Luc Montagnier

Luc Montagnier, the French virologist credited as a co-discoverer of the human immunodeficiency virus (HIV), Nobel Prize in 2008, and Prigogine Laureate 2019, has died aged 89.

Montagnier was jointly awarded the 2008 Nobel Prize for his work in isolating the virus that causes Aids.
He first began working on the virus in the early 1980s while at France's Pasteur Institute. Montagnier and his team examined tissue samples from patients with the new syndrome. They successfully isolated HIV in the lymph node of an Aids patient and published news of the discovery in 1983.
Montagnier later generated huge criticism for a series of unscientific claims, including over the causes of autism and later over the origins of Covid-19.

Born in 1932 in the central French town of Chabris, Montagnier began working at Paris's Faculty of Sciences in 1955.
He moved to the Pasteur Institute in 1972, and after his work on HIV, became Head of the foundation before moving to Queens College, City University of New York in 1997.

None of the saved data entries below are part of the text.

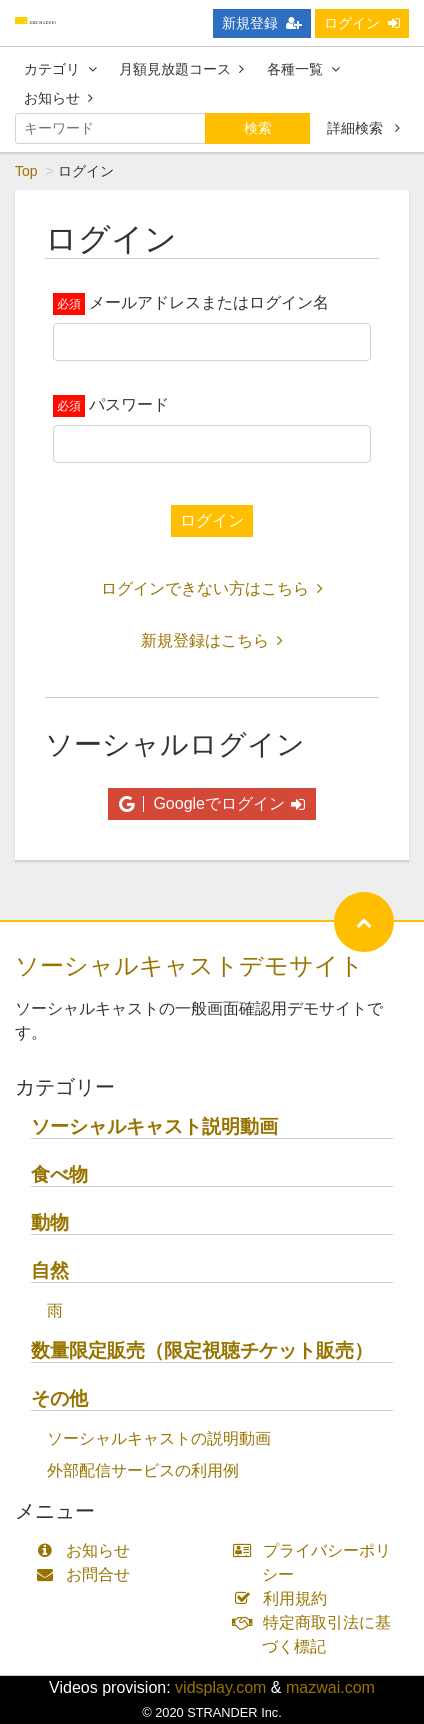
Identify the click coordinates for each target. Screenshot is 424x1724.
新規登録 (262, 23)
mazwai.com (330, 1687)
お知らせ (58, 98)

In 2019, Montagnier was awarded the Prigogine Medal by the Wessex Institute (WIT) during a ceremony that took place at the Polytechnic University of Valencia on 2nd October during the 13th International Conference on Urban Regeneration and Sustainability (Sustainable City 2019). See the 2019 Prigogine Award page for more details.

Luc Montagnier died at the American hospital in Neuilly-sur-Seine on 8th February, surrounded by family.